June 7, 2004
US Cattle Producers Scramble As TB-Testing Deadline Nears
US dairy and breeder cattle producers are far behind schedule to meet an August deadline for testing hundreds of thousands animals in order to regain the coveted tuberculosis-free status for Texas herds.
Texas is the nation's leading cattle-producing and exporting state. But the U.S. Agriculture Department stripped the TB-free status in 2002. If the USDA deadline of August 31 is not met or extended, other states might not allow Texas feeder cattle in.
As of late May, 449 of 850 dairies had been tested and just 177 of 7,600 herds of breeder cattle had been tested. The state TB-surveillance program approved by the federal agency requires only 25 percent of breeder herds to be tested.
"In my opinion the purebred breeders may not understand the urgency of the testing goal," said Dr. Dee Ellis a veterinarian with the Texas Animal Health Commission who is managing the heightened surveillance program. "The dairies are on track, the beef people are not."
Bovine TB is a highly contagious lung disease among cattle but it rarely is passed along to humans. Infected cattle spread the bacteria by coughing, bellowing and snorting in the confines of a feedlot or pasture.
Two issues have probably kept breeder producers from testing their animals, Ellis said. As all the breeder herds are not required to be tested, few producers stepped forward initially, Ellis said.
"They're all waiting for someone else to do it," he said. "It's just human nature."

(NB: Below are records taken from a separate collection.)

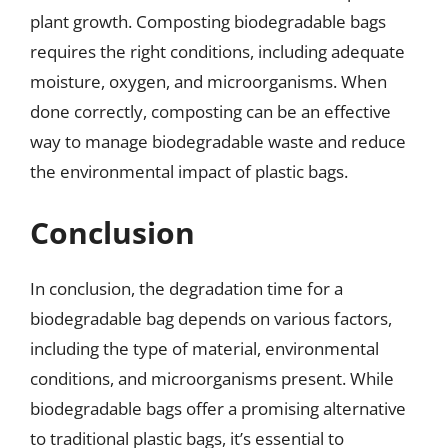
plant growth. Composting biodegradable bags
requires the right conditions, including adequate
moisture, oxygen, and microorganisms. When
done correctly, composting can be an effective
way to manage biodegradable waste and reduce
the environmental impact of plastic bags.
Conclusion
In conclusion, the degradation time for a
biodegradable bag depends on various factors,
including the type of material, environmental
conditions, and microorganisms present. While
biodegradable bags offer a promising alternative
to traditional plastic bags, it’s essential to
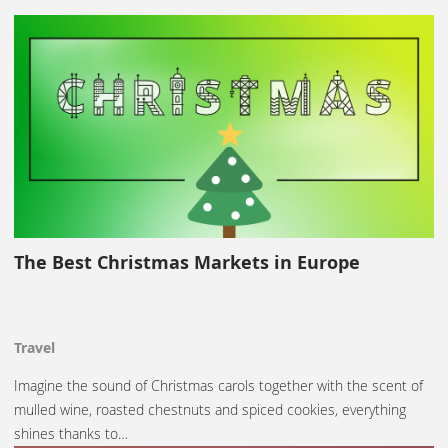
The Best Christmas Markets in Europe
Travel
Imagine the sound of Christmas carols together with the scent of
mulled wine, roasted chestnuts and spiced cookies, everything
shines thanks to…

It is also harder to test breeder cattle than dairy cattle. Dairy cows get fed twice daily in a place where veterinarians can more readily perform the test. Breeder producers must place each animal in a chute to be tested. The tests are checked three days later and the animals must again be placed in a chute.
In recent weeks, Ellis has met with breeder industry groups to reiterate the importance of the testing.

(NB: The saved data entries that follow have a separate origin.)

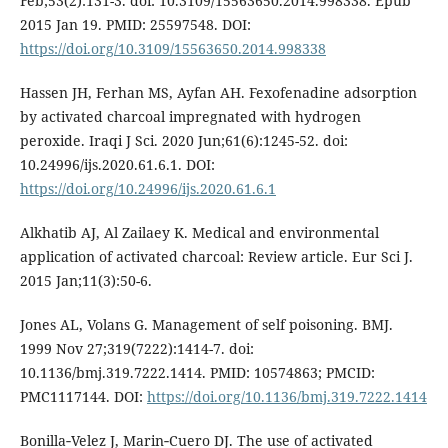
Feb;53(2):131-3. doi: 10.3109/15563650.2014.998338. Epub
2015 Jan 19. PMID: 25597548. DOI:
https://doi.org/10.3109/15563650.2014.998338
Hassen JH, Ferhan MS, Ayfan AH. Fexofenadine adsorption
by activated charcoal impregnated with hydrogen
peroxide. Iraqi J Sci. 2020 Jun;61(6):1245-52. doi:
10.24996/ijs.2020.61.6.1. DOI:
https://doi.org/10.24996/ijs.2020.61.6.1
Alkhatib AJ, Al Zailaey K. Medical and environmental
application of activated charcoal: Review article. Eur Sci J.
2015 Jan;11(3):50-6.
Jones AL, Volans G. Management of self poisoning. BMJ.
1999 Nov 27;319(7222):1414-7. doi:
10.1136/bmj.319.7222.1414. PMID: 10574863; PMCID:
PMC1117144. DOI:
https://doi.org/10.1136/bmj.319.7222.1414
Bonilla‑Velez J, Marin‑Cuero DJ. The use of activated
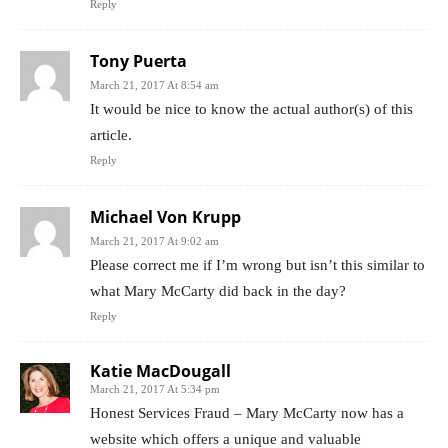
Reply
Tony Puerta
March 21, 2017 At 8:54 am
It would be nice to know the actual author(s) of this
article.
Reply
Michael Von Krupp
March 21, 2017 At 9:02 am
Please correct me if I’m wrong but isn’t this similar to
what Mary McCarty did back in the day?
Reply
Katie MacDougall
March 21, 2017 At 5:34 pm
Honest Services Fraud – Mary McCarty now has a
website which offers a unique and valuable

Since the program began in November, only one infected dairy has been found and it was in Hamilton County, said Ellis.
Dairy and breeder cows are no more susceptible to TB than commercial cattle, but they are usually kept in herds much longer because of their value for milking and breeding. If exposed, it would be several years before these animals are tested or sent to slaughter where carcasses are examined for signs of TB.
Those in the dairy and breeder industry are also pushing breeder producers to shift their testing into high gear.
"I can understand their reluctance to have the government come out and test," said Texas and Southwestern Cattle Raisers spokesman Matt Brockman, "but on the other hand if we don't get enough herds tested and prove we don't have a significant prevalence of TB then we're liable to face repercussions of additional restrictions. Texas ranchers are caught in the proverbial Catch-22."
Had movement restrictions been imposed by the USDA, cattle producers would have been required to identify some feeder cattle - those leaving Texas to graze in other states - with negative TB tests before moving them across state lines. About 1.5 million feeder cattle leave Texas each year.
When TB is detected, the entire herd is usually destroyed. Two outbreaks of the bacterial infection triggered the change in Texas' federal designation in 2002.
In 2001, an infected herd was found and destroyed in Fayette County, just east of Bastrop County in Central Texas, and state officials recently have killed a herd at a beef and dairy operation in Pecos County in West Texas. In 2003, an infected herd was found in Zavala County.